Possibly the reason I originally thought to check out the OVAs was that the second was directed by Oshii Mamoru, famous for his Ghost in the Shell work, Patlabor and more recently Sky Crawlers. If anything, though, the second episode was the less engaging and intelligent one, though it was the one that took more risks, and more experimentation might have made Twilight Q truly memorable rather than a bit of ephemera connected to some big names.

The first episode revolves around a camera found by two girls on a beach. A picture of one of the girls is on the film, with a boy she has never met, and it soon transpires that the camera is still in a pre-production phase and ought not to exist yet. As the plot thickens, the camera ends up disappearing in a disappointingly lame scene, and ultimately it becomes clear there is no explanation beyond magical time warps. However, the mini-episode is at least engaging and brisk, and the inevitable final scenes give a sense of closure, at least in the story’s own terms. The art is also rather nice, extremely 80s in design but at least showing why the way characters were drawn in the 80s came about, still looking cute and appealing today – where so many 80s designs look hideous.
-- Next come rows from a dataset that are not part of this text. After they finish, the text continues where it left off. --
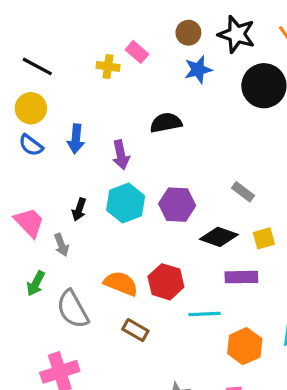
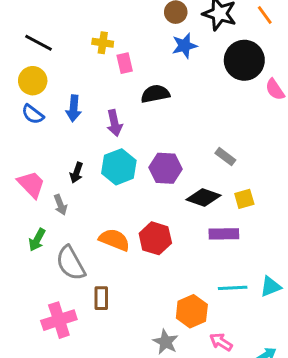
pink rectangle: (137, 52) -> (125, 63), moved, turned 36
cyan line: (204, 314) -> (233, 288), moved
brown rectangle: (135, 330) -> (101, 298), moved, turned 60
orange hexagon: (245, 346) -> (192, 311), moved

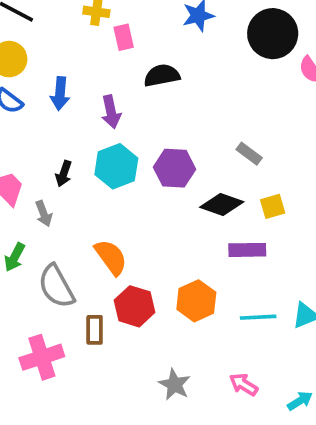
red hexagon: (155, 238) -> (135, 306), moved
orange semicircle: (114, 240) -> (111, 257), turned 32
orange hexagon: (192, 311) -> (196, 301), moved

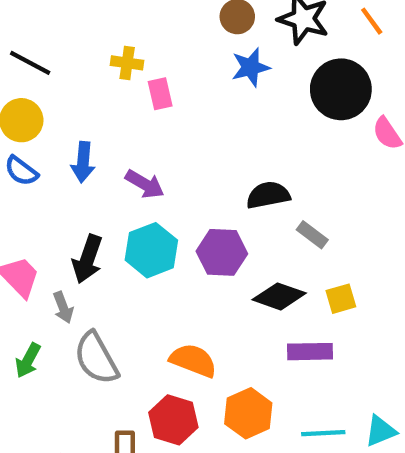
black semicircle: (162, 75) -> (268, 195), moved
purple arrow: (111, 112) -> (145, 184), turned -48
black arrow: (64, 174) -> (87, 259), size x1.5
orange semicircle: (111, 257) -> (193, 360), moved, turned -33
gray semicircle: (56, 286) -> (96, 358), moved

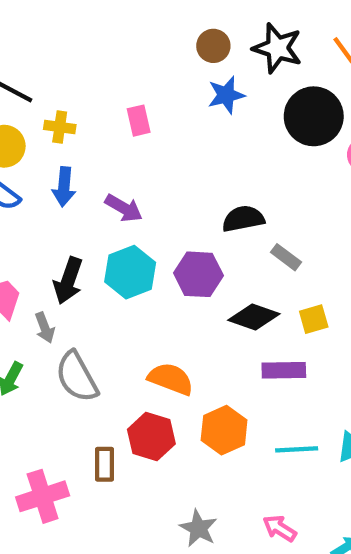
yellow cross: (127, 63) -> (60, 127), moved

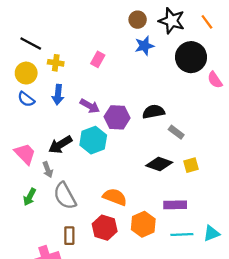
pink rectangle: (139, 121) -> (98, 59), turned 42
purple hexagon: (198, 274) -> (117, 117), moved
black arrow: (68, 281) -> (60, 145), turned 40
purple rectangle: (284, 370) -> (175, 205), moved
brown rectangle: (105, 464) -> (69, 236), moved

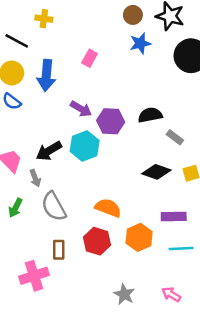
yellow cross: (56, 63) -> (44, 19), moved
blue arrow: (58, 95) -> (46, 75), moved, size x1.4

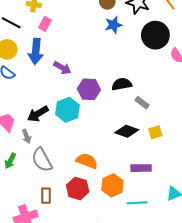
pink rectangle: (90, 58) -> (45, 24), moved
purple arrow: (81, 109) -> (62, 68), moved
cyan line: (181, 249) -> (137, 203), moved

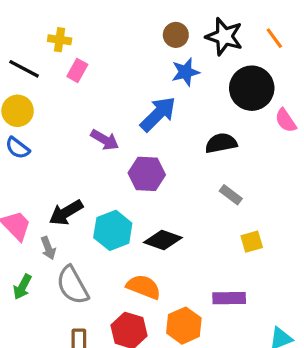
blue arrow: (36, 51) -> (158, 114), moved, turned -140
black semicircle: (122, 84) -> (221, 143), moved
cyan hexagon: (67, 110) -> (113, 230), moved
black diamond: (127, 131) -> (163, 240), moved

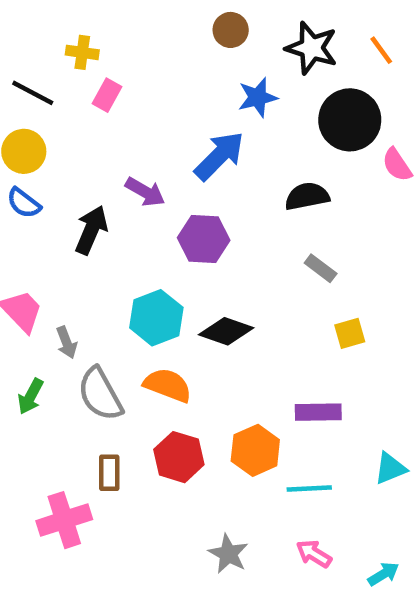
brown circle: (176, 35) -> (231, 30), moved
black arrow: (66, 213) -> (91, 230), moved, turned 144
orange semicircle: (144, 287) -> (168, 385), moved

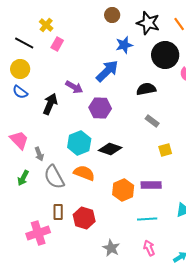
yellow cross: (82, 52) -> (46, 25), turned 32
orange hexagon: (255, 450) -> (123, 190), moved
red hexagon: (179, 457) -> (84, 218), moved
pink arrow: (314, 554) -> (149, 248), turned 35

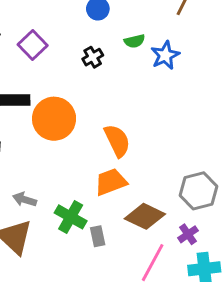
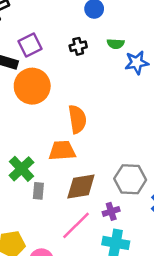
purple square: (33, 45) -> (30, 45), moved
brown diamond: (145, 216) -> (81, 186), turned -52

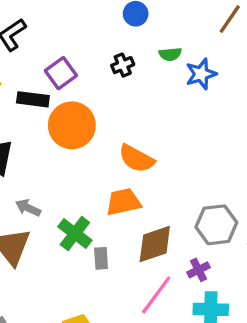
orange semicircle: (77, 119) -> (136, 159), turned 136

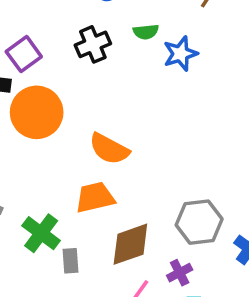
black cross: (123, 65) -> (93, 44), size x1.4

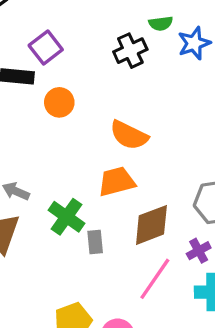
black cross: (93, 44) -> (130, 51), moved
orange circle: (37, 112) -> (59, 102), size x0.6

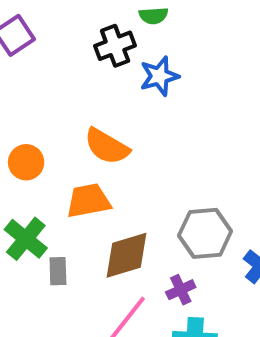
blue star: (194, 43) -> (159, 76), moved
orange circle: (59, 102) -> (26, 162), moved

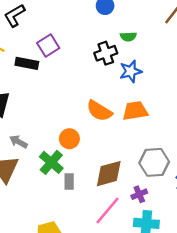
orange circle: (26, 162) -> (69, 139), moved
orange trapezoid: (88, 201) -> (135, 111), moved

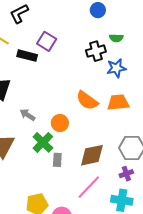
purple square: (48, 45) -> (47, 41), turned -30
gray arrow: (18, 142) -> (27, 115), moved
purple cross: (139, 194) -> (126, 174), moved

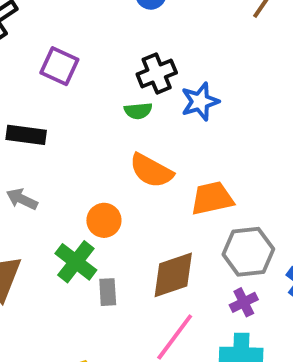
green semicircle: (116, 38) -> (138, 111), moved
black rectangle: (27, 56) -> (26, 135), moved
orange trapezoid: (118, 102) -> (212, 198), moved
gray arrow: (27, 115) -> (22, 199), moved

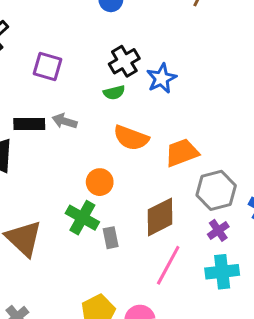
gray arrow: (22, 199) -> (65, 121), moved

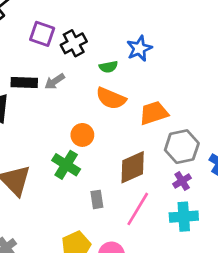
black cross: (124, 61) -> (74, 43), moved
green semicircle: (114, 93) -> (108, 67), moved
gray arrow: (65, 121) -> (55, 81), turned -54
gray rectangle: (111, 238) -> (97, 199), moved

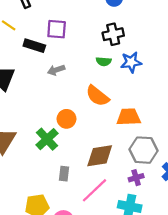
purple square: (42, 34) -> (57, 29), turned -30
black cross: (74, 43) -> (113, 34), moved
green semicircle: (108, 67) -> (104, 61), moved
black rectangle: (24, 82) -> (34, 46), moved

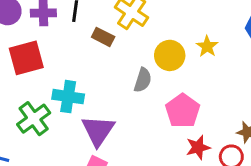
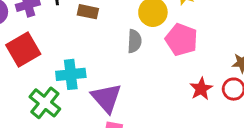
pink pentagon: (183, 111) -> (182, 40), moved

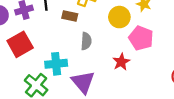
gray semicircle: (134, 41) -> (86, 41), moved
red star: (201, 89) -> (121, 62), moved

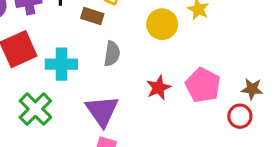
pink pentagon: (141, 38) -> (203, 85), moved
cyan cross: (56, 64) -> (61, 64), moved

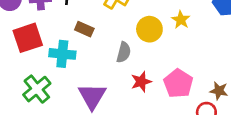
brown rectangle: (92, 16) -> (84, 29), moved
gray semicircle: (112, 54) -> (124, 52), moved

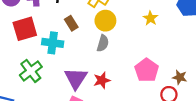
brown rectangle: (84, 29) -> (71, 23), turned 32
yellow circle: (149, 29) -> (105, 21), moved
red star: (141, 82) -> (102, 80), moved

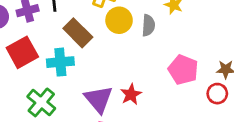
brown rectangle: (71, 23) -> (78, 33), size x1.5
gray semicircle: (103, 43) -> (148, 25), moved

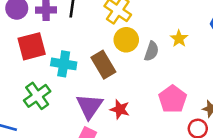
brown rectangle: (78, 33) -> (103, 65), moved
red star: (131, 94) -> (120, 109), turned 30

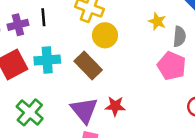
gray semicircle: (151, 51) -> (179, 36), moved
cyan cross: (64, 64) -> (47, 60), moved
pink pentagon: (173, 99) -> (172, 66), moved

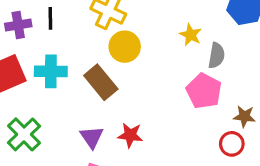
purple triangle: (84, 110) -> (92, 137), size x0.7

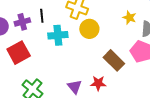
cyan cross: (51, 71) -> (58, 35), moved
brown rectangle: (101, 82) -> (114, 60), moved

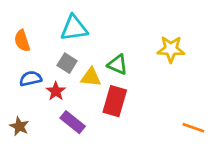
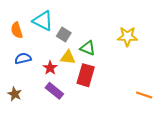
cyan triangle: (74, 28) -> (43, 21), moved, turned 35
gray square: (67, 63) -> (64, 34), moved
red star: (56, 91) -> (50, 68), moved

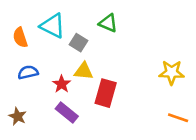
yellow star: (127, 36) -> (172, 72), moved
green triangle: (88, 48) -> (108, 23), moved

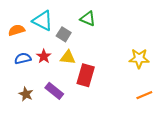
orange semicircle: (20, 37) -> (17, 30), turned 91
red star: (62, 84) -> (44, 56), moved
brown star: (18, 116) -> (26, 94), moved
orange line: (178, 118) -> (144, 95), turned -42

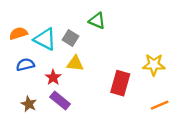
cyan triangle: (43, 21) -> (45, 39), moved
red star: (44, 56) -> (53, 77), moved
red rectangle: (86, 75) -> (120, 83), moved

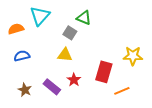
gray square: (70, 38) -> (70, 33), moved
cyan triangle: (45, 39) -> (40, 16), moved, turned 45
red star: (53, 77) -> (74, 80), moved
orange line: (160, 105) -> (122, 91), moved

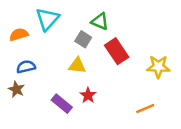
red rectangle: (104, 72) -> (117, 51), moved, turned -50
brown star: (25, 90) -> (16, 89), moved

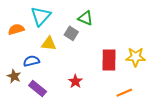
red rectangle: (117, 51) -> (109, 60), moved, turned 35
yellow triangle: (77, 66) -> (49, 44), moved
blue semicircle: (26, 67) -> (31, 61), moved
purple rectangle: (62, 104) -> (38, 89), moved

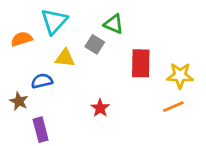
red rectangle: (109, 60) -> (141, 63), moved
purple rectangle: (38, 89) -> (41, 130), moved, turned 36
orange line: (124, 93) -> (173, 107), moved

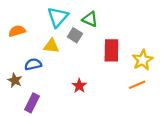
cyan triangle: (54, 21) -> (58, 17), moved
yellow star: (180, 76) -> (143, 60), turned -30
purple rectangle: (41, 130) -> (32, 103), turned 42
The second episode only really has three significant character designs – or two, depending on how you look at it – and they are meant to be comedic rather than pretty. One is a toddler drawn in more or less SD style, with a huge head about the same size as the rest of her body, enhanced by a big helmet. She lives wearing only the helmet and a t-shirt with her father, a filthy man who looks like a clichéd anime burglar or some such, and does nothing all day. Meanwhile, a private investigator is hired to look into the strange father-daughter pair from the room next door, and begins to suspect the man is also a private eye. Or perhaps one or the other doesn’t exist, or indeed, none of it does, but it is all a plot made up by a novelist to give him an escape from his own stifling life. Multiple levels of reality are toyed with, coupled with some very heavy-handed imagery featuring parallels between a koi carp, the child and aeroplanes that have been disappearing. It is full of good ideas, and certainly the multiple levels of reality make for a more engaging mystery than magically-appearing cameras from the future, but ultimately there is the same hollowness at the core, and the characters and setting are far less accessible and appealing than in the first segment, making this one by far the duller one.

I feel glad to have seen what seems a fairly significant piece of anime history, for its length, but I can’t say I hold Twilight Q in high esteem, or would care much for a repeat viewing.